StackHawk

Use StackHawk to test for and FIX security problems in your code or vibe coded app.

Updated 2 weeks ago
Added Jul 1, 2025

Docs & Usage Guide

StackHawk MCP Server

Current Version: 1.0.3 Requires Python 3.10 or higher

A Model Context Protocol (MCP) server for integrating with StackHawk's security scanning platform.
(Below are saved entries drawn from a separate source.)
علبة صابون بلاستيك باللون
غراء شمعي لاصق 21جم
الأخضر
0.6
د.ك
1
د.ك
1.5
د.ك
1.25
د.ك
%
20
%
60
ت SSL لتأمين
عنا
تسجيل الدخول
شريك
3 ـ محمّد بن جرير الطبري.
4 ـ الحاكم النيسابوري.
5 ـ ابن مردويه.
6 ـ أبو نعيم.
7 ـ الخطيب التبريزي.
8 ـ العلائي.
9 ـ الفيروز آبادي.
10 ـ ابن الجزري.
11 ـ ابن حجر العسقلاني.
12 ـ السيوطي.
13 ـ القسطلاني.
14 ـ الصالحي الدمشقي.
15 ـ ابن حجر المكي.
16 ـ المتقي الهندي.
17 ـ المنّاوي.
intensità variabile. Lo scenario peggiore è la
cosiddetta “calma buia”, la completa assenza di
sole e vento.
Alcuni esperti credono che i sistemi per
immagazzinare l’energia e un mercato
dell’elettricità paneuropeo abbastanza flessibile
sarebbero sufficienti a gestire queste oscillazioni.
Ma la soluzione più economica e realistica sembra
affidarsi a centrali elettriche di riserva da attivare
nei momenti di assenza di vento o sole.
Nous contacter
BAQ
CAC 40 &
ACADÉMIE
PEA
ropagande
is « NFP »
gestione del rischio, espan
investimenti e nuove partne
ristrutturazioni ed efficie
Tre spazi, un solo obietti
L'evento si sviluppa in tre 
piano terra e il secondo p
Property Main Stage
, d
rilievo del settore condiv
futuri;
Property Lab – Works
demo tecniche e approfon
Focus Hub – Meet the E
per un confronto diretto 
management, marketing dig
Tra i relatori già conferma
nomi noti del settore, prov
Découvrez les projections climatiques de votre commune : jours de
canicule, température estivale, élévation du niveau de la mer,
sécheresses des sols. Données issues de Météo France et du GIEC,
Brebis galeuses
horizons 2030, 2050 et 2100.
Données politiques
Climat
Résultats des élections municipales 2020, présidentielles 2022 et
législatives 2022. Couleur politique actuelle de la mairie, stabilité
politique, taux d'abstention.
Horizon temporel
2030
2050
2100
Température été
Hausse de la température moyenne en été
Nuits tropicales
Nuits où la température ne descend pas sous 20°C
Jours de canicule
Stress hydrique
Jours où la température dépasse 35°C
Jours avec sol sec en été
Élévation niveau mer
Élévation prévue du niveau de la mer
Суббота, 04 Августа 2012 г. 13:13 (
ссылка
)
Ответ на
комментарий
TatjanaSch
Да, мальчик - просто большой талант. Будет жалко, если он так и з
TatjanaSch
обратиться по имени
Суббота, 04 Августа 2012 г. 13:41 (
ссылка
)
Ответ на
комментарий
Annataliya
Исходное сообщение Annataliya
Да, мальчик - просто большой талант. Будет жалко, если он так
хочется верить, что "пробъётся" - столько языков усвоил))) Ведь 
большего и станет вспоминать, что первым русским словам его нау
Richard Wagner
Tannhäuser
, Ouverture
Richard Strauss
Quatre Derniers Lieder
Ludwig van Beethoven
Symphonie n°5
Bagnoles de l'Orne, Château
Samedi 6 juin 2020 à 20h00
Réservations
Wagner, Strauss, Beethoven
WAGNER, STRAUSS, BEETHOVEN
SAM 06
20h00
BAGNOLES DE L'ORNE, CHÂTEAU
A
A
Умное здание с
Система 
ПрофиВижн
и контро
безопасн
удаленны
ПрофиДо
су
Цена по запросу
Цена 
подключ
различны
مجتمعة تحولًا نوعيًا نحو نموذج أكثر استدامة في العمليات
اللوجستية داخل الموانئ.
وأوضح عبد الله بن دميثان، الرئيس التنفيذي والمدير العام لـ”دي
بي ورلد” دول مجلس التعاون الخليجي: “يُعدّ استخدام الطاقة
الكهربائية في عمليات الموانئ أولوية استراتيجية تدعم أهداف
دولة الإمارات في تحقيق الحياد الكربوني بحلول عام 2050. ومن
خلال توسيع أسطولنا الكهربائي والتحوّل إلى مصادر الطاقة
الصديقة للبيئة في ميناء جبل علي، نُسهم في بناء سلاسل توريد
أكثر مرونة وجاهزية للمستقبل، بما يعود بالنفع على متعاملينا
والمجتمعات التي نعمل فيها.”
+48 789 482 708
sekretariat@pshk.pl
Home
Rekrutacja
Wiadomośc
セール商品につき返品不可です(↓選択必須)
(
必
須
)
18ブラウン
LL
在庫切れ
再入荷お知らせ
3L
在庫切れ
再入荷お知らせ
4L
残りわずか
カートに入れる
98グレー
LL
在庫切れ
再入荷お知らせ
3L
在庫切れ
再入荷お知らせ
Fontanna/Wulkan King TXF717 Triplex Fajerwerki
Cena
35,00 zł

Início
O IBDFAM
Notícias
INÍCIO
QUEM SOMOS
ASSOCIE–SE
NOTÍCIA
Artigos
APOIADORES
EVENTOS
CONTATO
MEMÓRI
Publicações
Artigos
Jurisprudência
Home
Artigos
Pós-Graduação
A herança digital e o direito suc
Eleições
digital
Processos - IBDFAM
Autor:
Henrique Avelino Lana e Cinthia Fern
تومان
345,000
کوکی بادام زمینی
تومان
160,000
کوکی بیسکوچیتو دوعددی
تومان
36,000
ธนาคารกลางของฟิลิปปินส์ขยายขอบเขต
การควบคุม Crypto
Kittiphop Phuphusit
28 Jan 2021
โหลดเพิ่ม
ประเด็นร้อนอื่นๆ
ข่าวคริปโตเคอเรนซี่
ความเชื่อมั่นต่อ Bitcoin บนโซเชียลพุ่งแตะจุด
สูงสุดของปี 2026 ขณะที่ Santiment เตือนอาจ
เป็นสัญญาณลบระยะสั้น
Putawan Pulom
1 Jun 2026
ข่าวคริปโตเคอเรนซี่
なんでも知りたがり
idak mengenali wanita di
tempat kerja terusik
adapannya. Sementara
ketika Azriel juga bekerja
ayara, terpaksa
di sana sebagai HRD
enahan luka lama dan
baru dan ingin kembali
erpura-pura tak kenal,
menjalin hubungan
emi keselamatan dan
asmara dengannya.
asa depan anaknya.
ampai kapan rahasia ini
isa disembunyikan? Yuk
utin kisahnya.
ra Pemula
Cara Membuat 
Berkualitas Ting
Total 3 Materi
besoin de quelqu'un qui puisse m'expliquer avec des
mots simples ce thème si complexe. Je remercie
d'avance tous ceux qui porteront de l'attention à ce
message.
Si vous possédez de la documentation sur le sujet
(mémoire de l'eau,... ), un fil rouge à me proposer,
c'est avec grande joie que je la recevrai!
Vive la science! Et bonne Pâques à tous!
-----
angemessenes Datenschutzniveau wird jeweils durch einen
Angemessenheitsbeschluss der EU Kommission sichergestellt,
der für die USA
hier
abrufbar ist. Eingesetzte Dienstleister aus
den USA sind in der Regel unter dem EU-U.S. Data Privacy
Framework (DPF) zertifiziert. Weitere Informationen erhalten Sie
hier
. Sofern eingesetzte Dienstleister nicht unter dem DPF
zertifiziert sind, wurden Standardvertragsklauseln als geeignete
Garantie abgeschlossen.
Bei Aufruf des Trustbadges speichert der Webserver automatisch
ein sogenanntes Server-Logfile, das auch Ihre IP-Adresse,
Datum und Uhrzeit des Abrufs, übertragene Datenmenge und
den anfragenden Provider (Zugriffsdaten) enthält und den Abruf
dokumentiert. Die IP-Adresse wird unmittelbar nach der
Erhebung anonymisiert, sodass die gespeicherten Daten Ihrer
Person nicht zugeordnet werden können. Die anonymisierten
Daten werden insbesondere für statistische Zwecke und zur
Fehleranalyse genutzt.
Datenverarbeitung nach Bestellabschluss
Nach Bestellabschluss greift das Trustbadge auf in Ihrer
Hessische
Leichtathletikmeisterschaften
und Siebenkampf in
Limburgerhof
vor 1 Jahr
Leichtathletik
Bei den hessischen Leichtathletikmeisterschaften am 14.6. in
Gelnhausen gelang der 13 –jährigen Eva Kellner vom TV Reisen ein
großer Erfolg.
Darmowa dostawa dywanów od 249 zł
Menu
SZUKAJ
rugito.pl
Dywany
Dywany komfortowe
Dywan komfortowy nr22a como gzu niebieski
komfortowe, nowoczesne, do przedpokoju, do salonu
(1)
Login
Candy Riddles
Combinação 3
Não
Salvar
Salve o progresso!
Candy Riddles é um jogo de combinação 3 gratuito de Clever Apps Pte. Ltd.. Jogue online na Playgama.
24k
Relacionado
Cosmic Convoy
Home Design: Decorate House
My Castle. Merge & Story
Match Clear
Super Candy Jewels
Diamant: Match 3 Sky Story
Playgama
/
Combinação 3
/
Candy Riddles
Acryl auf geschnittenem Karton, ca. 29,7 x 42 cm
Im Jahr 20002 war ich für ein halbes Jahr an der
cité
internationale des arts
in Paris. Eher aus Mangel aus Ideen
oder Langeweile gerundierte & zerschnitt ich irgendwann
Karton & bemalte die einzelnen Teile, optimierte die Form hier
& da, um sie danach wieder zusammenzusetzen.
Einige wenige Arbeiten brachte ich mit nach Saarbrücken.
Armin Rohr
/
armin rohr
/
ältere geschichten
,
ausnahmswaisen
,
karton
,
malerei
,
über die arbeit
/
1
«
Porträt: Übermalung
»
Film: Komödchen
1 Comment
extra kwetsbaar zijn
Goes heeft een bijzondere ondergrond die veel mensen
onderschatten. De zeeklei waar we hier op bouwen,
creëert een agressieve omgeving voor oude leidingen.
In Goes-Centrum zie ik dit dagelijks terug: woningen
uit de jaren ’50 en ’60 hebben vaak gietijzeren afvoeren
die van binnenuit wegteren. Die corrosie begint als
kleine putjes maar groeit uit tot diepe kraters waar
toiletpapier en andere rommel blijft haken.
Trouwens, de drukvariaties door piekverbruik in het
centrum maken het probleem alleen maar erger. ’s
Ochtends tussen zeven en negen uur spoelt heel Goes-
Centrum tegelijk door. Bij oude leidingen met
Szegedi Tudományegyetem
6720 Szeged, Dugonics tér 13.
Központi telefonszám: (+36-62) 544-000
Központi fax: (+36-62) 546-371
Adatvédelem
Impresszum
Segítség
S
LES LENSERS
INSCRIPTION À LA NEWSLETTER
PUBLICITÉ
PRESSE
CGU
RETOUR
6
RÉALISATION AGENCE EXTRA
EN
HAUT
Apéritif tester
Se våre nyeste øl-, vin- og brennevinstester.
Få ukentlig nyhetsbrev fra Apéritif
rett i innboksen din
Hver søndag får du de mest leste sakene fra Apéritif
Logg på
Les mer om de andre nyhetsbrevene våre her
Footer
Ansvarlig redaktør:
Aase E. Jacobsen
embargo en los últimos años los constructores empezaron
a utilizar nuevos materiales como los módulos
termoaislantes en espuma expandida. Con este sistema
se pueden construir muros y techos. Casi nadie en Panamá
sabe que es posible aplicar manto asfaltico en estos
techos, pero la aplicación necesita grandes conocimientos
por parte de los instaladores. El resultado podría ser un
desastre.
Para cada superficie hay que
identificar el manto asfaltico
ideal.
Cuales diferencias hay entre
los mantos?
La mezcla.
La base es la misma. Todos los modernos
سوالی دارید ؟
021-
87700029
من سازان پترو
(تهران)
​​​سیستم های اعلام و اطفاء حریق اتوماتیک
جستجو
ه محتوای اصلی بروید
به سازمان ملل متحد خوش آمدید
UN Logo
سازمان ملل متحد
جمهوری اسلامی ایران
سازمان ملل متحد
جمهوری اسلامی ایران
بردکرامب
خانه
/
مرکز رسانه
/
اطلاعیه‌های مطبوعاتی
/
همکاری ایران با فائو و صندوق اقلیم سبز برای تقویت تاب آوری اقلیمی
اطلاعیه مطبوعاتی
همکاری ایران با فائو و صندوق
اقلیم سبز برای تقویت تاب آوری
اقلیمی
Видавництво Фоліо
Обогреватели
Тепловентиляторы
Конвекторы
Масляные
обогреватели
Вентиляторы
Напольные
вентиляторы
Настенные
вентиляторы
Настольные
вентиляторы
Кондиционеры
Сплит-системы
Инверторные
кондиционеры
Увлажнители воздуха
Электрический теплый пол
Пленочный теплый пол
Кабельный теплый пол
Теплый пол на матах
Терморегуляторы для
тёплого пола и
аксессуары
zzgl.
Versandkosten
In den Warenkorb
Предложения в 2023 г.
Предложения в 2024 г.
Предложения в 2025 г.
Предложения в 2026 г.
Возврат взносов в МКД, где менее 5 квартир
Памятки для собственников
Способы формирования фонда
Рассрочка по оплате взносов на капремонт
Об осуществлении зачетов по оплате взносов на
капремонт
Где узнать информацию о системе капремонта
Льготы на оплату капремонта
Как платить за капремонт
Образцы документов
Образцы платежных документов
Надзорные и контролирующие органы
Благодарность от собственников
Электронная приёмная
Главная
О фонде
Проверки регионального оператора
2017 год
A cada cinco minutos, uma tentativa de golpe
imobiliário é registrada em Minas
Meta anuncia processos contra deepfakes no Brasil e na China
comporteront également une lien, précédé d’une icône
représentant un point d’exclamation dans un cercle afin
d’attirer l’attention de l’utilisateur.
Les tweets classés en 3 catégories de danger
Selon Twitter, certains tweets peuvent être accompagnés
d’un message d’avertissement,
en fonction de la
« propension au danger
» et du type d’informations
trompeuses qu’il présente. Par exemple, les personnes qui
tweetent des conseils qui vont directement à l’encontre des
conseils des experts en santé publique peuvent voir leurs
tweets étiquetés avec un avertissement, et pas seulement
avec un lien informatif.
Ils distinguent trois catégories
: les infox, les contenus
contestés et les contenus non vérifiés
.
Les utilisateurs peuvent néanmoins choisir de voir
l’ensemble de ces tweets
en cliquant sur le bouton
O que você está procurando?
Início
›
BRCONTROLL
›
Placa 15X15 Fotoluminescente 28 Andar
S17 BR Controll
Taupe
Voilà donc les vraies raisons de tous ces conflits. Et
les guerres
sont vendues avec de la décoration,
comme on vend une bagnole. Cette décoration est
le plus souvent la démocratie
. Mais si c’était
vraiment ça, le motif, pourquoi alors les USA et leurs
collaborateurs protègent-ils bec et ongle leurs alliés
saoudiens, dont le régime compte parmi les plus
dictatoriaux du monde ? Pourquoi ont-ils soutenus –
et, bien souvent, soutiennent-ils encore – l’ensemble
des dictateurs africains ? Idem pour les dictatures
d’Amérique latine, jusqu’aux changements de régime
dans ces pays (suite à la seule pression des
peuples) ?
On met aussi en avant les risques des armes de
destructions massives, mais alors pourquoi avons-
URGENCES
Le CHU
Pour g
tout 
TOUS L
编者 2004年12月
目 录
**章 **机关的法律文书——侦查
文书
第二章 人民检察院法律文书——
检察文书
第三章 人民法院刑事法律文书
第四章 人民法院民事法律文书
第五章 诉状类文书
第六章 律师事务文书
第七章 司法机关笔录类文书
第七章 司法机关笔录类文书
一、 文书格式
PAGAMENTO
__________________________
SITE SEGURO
Provides security analytics, YAML configuration management, sensitive data/threat surface analysis, and anti-hallucination tools for LLMs.


Table of Contents


Features

  • Security Analytics: Organization, application, and vulnerability tools
  • YAML Configuration Tools: Creation, validation, schema reference, anti-hallucination field validation
  • Sensitive Data & Threat Surface Analysis: Repository, application, and data exposure mapping
  • Custom User-Agent: All API calls include a versioned User-Agent header
  • Comprehensive Test Suite: Automated tests for all major features

Installation

  1. Install via pip (make sure you have write permission to your current python environment):
    > pip install stackhawk-mcp
    # Requires Python 3.10 or higher
    

Or Install via pip in a virtual env:

> python3 -m venv ~/.virtualenvs/mcp
> source ~/.virtualenvs/mcp/bin/activate
> (mcp) pip install stackhawk-mcp
# Requires Python 3.10 or higher

Or Install via pip using pyenv:

> pyenv shell 3.10.11
> pip install stackhawk-mcp
# Requires Python 3.10 or higher

Or Install locally from this repo:

> pip install --user .
# Run this command from the root of the cloned repository
  1. Set your StackHawk API key:
    > export STACKHAWK_API_KEY="your-api-key-here"
    

Usage

Running the MCP Server

python -m stackhawk_mcp.server

Running the HTTP Server (FastAPI)

python -m stackhawk_mcp.http_server

Running Tests

pytest

Integrating with LLMs and IDEs

StackHawk MCP can be used as a tool provider for AI coding assistants and LLM-powered developer environments, enabling security analytics, YAML validation, and anti-hallucination features directly in your workflow.

Cursor (AI Coding Editor)

  • Setup:
    • Follow the installation instructions above to install stackhawk-mcp in your python environment.
    • In Cursor, go to Cursor Settings->Tools & Integrations->MCP Tools
    • Add a "New MCP Server" with the following json, depending on your setup:
      • Using a virtual env at ~/.virtualenvs/mcp:
        {
          "mcpServers": {
            "stackhawk": {
              "command": "/home/bobby/.virtualenvs/mcp/bin/python",
              "args": ["-m", "stackhawk_mcp.server"],
              "env": {
                "STACKHAWK_API_KEY": "${env:STACKHAWK_API_KEY}"
              },
              "disabled": false
            }
          }
        }
        
      • Using pyenv:
        {
          "mcpServers": {
            "stackhawk": {
              "command": "/home/bobby/.pyenv/versions/3.10.11/bin/python3",
              "args": ["-m", "stackhawk_mcp.server"],
              "env": {
                "STACKHAWK_API_KEY": "${env:STACKHAWK_API_KEY}"
              },
              "disabled": false
            }
          }
        }
        
      • Or use python directly:
        {
          "mcpServers": {
            "stackhawk": {
              "command": "python3",
              "args": ["-m", "stackhawk_mcp.server"],
              "env": {
                "STACKHAWK_API_KEY": "${env:STACKHAWK_API_KEY}"
              }
            }
          }
        }
        
      • Then make sure the "stackhawk" MCP Tool is enabled
  • Usage:
    • Use Cursor's tool invocation to call StackHawk MCP tools (e.g., vulnerability search, YAML validation).
    • Example prompt: Validate this StackHawk YAML config for errors.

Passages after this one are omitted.